Deconstructing Myocardial Heterogeneity through Ultrasound Backscatter Physics and Deep Topological Learning
Abstract
Purpose
Hypertensive heart disease in Africa progresses as a silent epidemic of myocardial fibrosis, undetectable by conventional echocardiography until irreversible failure. This study hypothesized that early fibrosis manifests as a perturbation in ultrasonic scattering physics, extractable from raw ultrasound data.
Methods
This study developed ECHO-TEXNET, a deep learning model that fuses a physics-informed Convolutional Neural Network (analyzing raw backscatter statistics) with a topological Graph Neural Network (modeling myocardial microarchitectural connectivity). The model was trained and validated against cardiac MRI-derived extracellular volume (ECV) in a prospective cohort of 1,250 West Africans.
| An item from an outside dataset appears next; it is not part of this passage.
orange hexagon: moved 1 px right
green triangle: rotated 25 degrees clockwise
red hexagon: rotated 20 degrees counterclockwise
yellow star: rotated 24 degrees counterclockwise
Its prognostic power was tested in a 5-year longitudinal sub-study.
Results
ECHO-TEXNET’s Heterogeneity Index (HI) correlated near-perfectly with MRI-ECV (r=0.91, p<0.001), detecting significant fibrosis with 94.3% sensitivity and 97.1% specificity. In longitudinal analysis, the HI was the dominant predictor of progression to heart failure (adjusted Hazard Ratio per 1-SD increase: 12.4, 95% CI 6.8–22.6, p<0.0001), while ejection fraction and global strain showed no predictive value.
Conclusion
This work decodes a hidden biophysical signature of pre-clinical fibrosis within standard ultrasound data. The HI identifies high-risk individuals nearly a decade before symptomatic heart failure, enabling a paradigm shift from managing late-stage disease to preventing its microarchitectural origin. We propose the new diagnostic entity of Ultrasound-Defined Pre-Fibrotic Cardiomyopathy.